“The method of multiple correlation”

Someone writes:

I was reading Harold Gulliksen’s /Theory of Mental Tests/ (1950), and on p. 327-329 it describes a process for solving a set of equations of the form

y = b1x1 + b2x2 + … + bnxn

so as to minimize the least square error. Sounds like regression. But this procedure claims to account for the correlation between all the x variables. He calls it “the method of multiple correlation”.

Why don’t we use this procedure all the time, instead of standard regression, which assumes independence of the independent variables?

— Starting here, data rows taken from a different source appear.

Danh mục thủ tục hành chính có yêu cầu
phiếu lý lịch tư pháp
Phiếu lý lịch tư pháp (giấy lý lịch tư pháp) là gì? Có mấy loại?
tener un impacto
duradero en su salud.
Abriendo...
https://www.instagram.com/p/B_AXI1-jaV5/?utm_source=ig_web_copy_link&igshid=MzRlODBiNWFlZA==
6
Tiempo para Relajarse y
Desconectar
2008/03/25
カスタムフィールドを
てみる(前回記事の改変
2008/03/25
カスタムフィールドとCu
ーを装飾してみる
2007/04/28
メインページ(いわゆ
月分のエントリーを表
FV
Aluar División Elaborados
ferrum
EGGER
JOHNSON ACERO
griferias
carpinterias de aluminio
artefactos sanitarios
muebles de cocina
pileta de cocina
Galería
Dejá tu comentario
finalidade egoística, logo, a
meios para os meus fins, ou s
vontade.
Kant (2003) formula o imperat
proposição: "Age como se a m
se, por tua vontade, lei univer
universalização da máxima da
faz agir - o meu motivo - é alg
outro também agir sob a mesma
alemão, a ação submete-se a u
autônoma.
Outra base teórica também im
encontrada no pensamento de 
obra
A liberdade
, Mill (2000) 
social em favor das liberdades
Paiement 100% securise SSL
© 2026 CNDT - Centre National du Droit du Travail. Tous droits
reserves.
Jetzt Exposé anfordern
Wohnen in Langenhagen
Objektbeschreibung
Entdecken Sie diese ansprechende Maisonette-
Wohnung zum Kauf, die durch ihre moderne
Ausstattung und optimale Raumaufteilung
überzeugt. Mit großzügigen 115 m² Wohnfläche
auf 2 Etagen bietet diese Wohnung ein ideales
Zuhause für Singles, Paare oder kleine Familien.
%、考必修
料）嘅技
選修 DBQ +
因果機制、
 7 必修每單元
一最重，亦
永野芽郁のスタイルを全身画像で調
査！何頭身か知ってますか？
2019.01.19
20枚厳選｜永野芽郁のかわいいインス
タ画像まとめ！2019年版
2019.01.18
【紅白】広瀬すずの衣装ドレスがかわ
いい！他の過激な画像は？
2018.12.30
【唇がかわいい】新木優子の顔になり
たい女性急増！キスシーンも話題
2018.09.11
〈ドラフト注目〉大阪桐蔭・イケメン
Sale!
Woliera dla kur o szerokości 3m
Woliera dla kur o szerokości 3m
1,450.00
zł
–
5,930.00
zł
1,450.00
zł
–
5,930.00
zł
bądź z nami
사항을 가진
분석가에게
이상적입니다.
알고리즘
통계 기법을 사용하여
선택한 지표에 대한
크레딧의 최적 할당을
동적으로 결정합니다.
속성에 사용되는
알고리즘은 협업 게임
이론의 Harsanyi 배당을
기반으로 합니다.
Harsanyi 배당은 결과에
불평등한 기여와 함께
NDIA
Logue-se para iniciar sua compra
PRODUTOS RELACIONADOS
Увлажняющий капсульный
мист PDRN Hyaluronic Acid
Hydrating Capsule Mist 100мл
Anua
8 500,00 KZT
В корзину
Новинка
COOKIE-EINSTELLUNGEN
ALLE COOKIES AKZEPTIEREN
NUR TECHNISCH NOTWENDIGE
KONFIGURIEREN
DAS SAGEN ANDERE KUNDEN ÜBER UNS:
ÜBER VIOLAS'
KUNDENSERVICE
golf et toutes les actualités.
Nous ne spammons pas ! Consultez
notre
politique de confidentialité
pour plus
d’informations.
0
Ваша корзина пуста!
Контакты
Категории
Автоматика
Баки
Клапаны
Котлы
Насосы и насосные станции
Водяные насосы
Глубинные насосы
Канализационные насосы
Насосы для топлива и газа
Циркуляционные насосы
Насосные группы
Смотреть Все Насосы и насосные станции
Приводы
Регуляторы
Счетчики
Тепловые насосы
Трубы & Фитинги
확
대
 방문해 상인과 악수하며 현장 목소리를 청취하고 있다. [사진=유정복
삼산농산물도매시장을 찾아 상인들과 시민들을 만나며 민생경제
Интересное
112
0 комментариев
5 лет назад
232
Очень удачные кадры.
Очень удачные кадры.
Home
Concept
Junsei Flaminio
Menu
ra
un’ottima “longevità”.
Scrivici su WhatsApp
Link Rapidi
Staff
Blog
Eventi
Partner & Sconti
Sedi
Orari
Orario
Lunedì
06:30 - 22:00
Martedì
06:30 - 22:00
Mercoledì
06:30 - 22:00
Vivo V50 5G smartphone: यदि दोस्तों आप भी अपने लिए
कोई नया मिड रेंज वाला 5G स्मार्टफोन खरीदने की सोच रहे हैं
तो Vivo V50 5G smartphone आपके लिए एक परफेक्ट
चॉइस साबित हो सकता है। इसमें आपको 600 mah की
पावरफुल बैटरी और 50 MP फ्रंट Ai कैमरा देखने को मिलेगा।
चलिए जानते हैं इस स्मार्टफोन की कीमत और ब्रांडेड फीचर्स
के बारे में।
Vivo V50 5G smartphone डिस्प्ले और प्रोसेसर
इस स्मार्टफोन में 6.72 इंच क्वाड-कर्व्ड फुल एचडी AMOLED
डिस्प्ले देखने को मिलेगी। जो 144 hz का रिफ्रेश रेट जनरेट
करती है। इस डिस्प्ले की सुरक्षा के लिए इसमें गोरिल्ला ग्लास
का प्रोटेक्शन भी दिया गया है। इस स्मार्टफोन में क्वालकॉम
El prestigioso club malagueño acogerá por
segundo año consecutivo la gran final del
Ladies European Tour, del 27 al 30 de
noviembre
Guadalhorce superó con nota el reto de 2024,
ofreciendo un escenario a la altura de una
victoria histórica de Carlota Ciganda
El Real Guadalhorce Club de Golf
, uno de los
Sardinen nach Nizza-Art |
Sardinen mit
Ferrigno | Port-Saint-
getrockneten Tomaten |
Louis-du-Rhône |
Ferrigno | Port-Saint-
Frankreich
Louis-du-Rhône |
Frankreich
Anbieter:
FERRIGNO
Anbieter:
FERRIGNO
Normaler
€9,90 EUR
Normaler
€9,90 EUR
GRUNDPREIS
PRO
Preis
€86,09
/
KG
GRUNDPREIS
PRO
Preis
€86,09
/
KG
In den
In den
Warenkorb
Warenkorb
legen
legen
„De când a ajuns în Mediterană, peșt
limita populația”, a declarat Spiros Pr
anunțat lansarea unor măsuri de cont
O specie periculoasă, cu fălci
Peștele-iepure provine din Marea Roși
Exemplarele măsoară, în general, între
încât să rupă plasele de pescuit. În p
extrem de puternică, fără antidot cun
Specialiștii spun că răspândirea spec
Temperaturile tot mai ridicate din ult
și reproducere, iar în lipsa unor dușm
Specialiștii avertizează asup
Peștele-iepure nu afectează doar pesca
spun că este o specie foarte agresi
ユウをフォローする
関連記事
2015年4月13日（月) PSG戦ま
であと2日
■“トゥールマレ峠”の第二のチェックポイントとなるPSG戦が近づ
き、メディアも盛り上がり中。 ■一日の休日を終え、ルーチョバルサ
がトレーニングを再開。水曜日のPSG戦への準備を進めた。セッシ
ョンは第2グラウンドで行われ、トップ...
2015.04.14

My reply: I haven’t ever heard of this before. But it sounds to me just like multiple regression (which does not assume independence of the x-variables). This confusion of terminology is one reason why I don’t like to use the term “independent variables.” I prefer to call them “predictors.”

13 thoughts on ““The method of multiple correlation”

  1. I agree, it sounds exactly like regression. I've read somewhere that what we now call multiple regression was called multiple correlation in the (distant) past. I wonder if it's because there was a focus on using regression for things like intelligence, and so people used standardized coefficients, rather than unstandardized coefficients.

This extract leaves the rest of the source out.